Dataset entries
==========

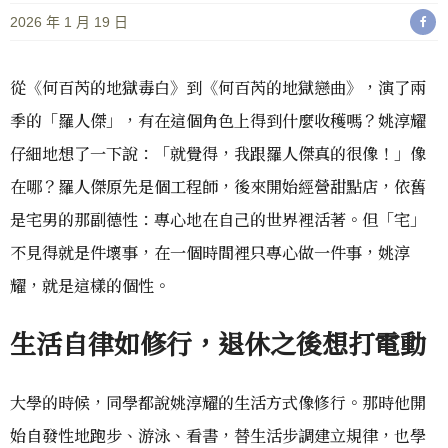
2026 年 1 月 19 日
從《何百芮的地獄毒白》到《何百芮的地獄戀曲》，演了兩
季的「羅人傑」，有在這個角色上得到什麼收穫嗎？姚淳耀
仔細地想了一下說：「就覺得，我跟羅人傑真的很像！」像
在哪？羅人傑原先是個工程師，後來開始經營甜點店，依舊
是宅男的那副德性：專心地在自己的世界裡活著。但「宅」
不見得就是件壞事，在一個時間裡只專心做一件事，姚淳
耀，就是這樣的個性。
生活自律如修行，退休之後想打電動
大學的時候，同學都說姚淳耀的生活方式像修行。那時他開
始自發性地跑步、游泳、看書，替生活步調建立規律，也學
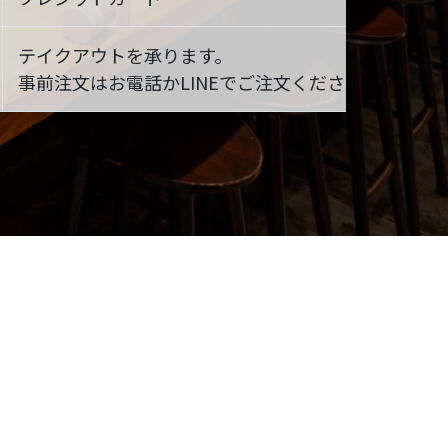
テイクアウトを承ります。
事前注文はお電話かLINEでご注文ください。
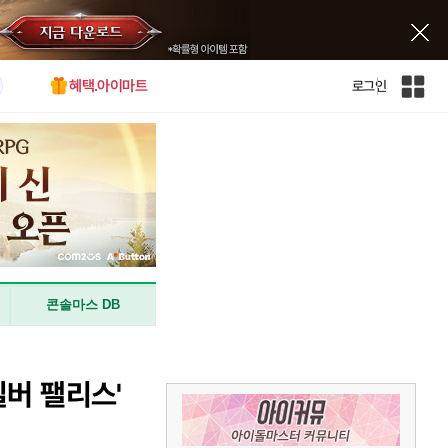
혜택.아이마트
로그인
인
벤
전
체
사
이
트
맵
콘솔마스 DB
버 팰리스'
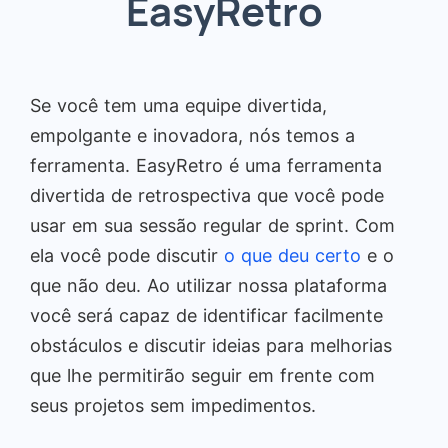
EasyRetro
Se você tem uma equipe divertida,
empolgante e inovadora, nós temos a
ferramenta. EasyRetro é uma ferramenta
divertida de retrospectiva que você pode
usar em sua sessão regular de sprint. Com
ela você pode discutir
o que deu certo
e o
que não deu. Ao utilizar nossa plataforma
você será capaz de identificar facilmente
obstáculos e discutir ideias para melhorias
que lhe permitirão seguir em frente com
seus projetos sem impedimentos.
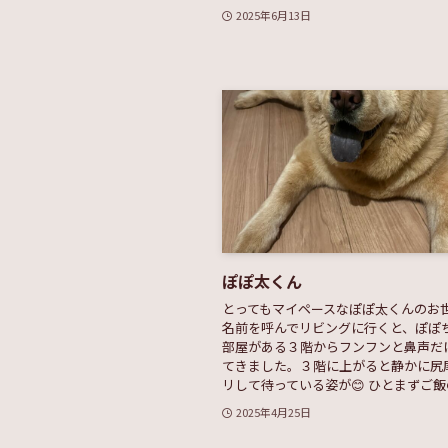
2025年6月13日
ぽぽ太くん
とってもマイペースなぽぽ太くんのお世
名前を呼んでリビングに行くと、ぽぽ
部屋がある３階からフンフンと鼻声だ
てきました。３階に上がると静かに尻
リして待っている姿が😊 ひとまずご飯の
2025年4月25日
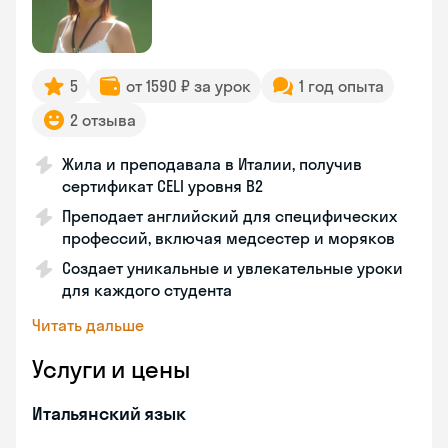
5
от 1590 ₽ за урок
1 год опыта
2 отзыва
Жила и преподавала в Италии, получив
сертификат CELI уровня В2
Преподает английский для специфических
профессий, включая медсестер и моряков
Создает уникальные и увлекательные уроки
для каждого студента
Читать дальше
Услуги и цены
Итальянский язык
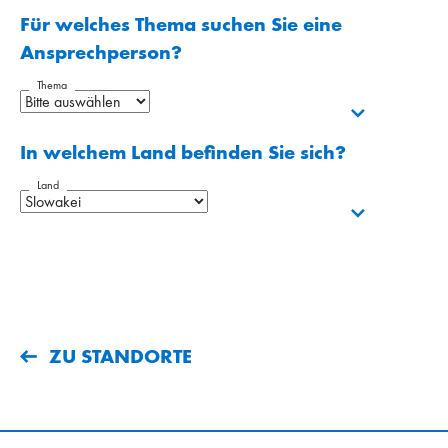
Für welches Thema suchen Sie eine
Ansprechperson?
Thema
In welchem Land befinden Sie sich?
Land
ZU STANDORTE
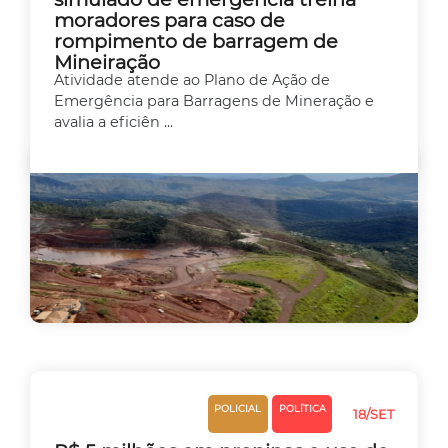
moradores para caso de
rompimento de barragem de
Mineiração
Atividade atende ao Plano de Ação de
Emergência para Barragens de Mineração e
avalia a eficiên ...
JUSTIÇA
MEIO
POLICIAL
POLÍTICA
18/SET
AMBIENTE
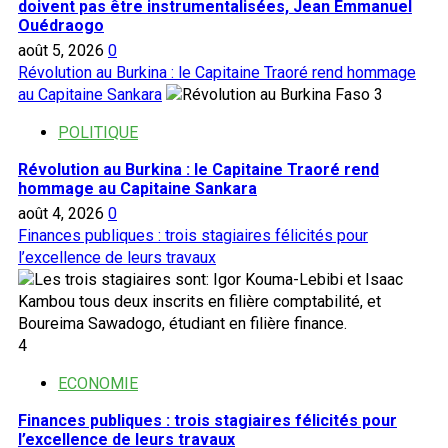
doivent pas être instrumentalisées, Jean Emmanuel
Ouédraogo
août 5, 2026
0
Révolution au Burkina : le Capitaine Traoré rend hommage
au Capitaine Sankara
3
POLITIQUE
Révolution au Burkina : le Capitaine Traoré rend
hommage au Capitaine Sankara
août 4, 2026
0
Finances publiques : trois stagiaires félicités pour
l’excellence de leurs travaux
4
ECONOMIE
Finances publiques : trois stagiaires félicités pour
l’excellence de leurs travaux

==========

• _EXERCISE PROMPT_: The lines above must be transcribed exactly, with every picture left out.

• _TASK SOLUTION_:
2026 年 1 月 19 日
從《何百芮的地獄毒白》到《何百芮的地獄戀曲》，演了兩
季的「羅人傑」，有在這個角色上得到什麼收穫嗎？姚淳耀
仔細地想了一下說：「就覺得，我跟羅人傑真的很像！」像
在哪？羅人傑原先是個工程師，後來開始經營甜點店，依舊
是宅男的那副德性：專心地在自己的世界裡活著。但「宅」
不見得就是件壞事，在一個時間裡只專心做一件事，姚淳
耀，就是這樣的個性。
生活自律如修行，退休之後想打電動
大學的時候，同學都說姚淳耀的生活方式像修行。那時他開
始自發性地跑步、游泳、看書，替生活步調建立規律，也學
テイクアウトを承ります。
事前注文はお電話かLINEでご注文ください。
혜택.아이마트
로그인
인
벤
전
체
사
이
트
맵
콘솔마스 DB
버 팰리스'
EasyRetro
Se você tem uma equipe divertida,
empolgante e inovadora, nós temos a
ferramenta. EasyRetro é uma ferramenta
divertida de retrospectiva que você pode
usar em sua sessão regular de sprint. Com
ela você pode discutir
o que deu certo
e o
que não deu. Ao utilizar nossa plataforma
você será capaz de identificar facilmente
obstáculos e discutir ideias para melhorias
que lhe permitirão seguir em frente com
seus projetos sem impedimentos.
2025年6月13日
ぽぽ太くん
とってもマイペースなぽぽ太くんのお世
名前を呼んでリビングに行くと、ぽぽ
部屋がある３階からフンフンと鼻声だ
てきました。３階に上がると静かに尻
リして待っている姿が😊 ひとまずご飯の
2025年4月25日
5
от 1590 ₽ за урок
1 год опыта
2 отзыва
Жила и преподавала в Италии, получив
сертификат CELI уровня В2
Преподает английский для специфических
профессий, включая медсестер и моряков
Создает уникальные и увлекательные уроки
для каждого студента
Читать дальше
Услуги и цены
Итальянский язык
Für welches Thema suchen Sie eine
Ansprechperson?
Thema
In welchem Land befinden Sie sich?
Land
ZU STANDORTE
moradores para caso de
rompimento de barragem de
Mineiração
Atividade atende ao Plano de Ação de
Emergência para Barragens de Mineração e
avalia a eficiên ...
JUSTIÇA
MEIO
POLICIAL
POLÍTICA
18/SET
AMBIENTE
doivent pas être instrumentalisées, Jean Emmanuel
Ouédraogo
août 5, 2026
0
Révolution au Burkina : le Capitaine Traoré rend hommage
au Capitaine Sankara
3
POLITIQUE
Révolution au Burkina : le Capitaine Traoré rend
hommage au Capitaine Sankara
août 4, 2026
0
Finances publiques : trois stagiaires félicités pour
l’excellence de leurs travaux
4
ECONOMIE
Finances publiques : trois stagiaires félicités pour
l’excellence de leurs travaux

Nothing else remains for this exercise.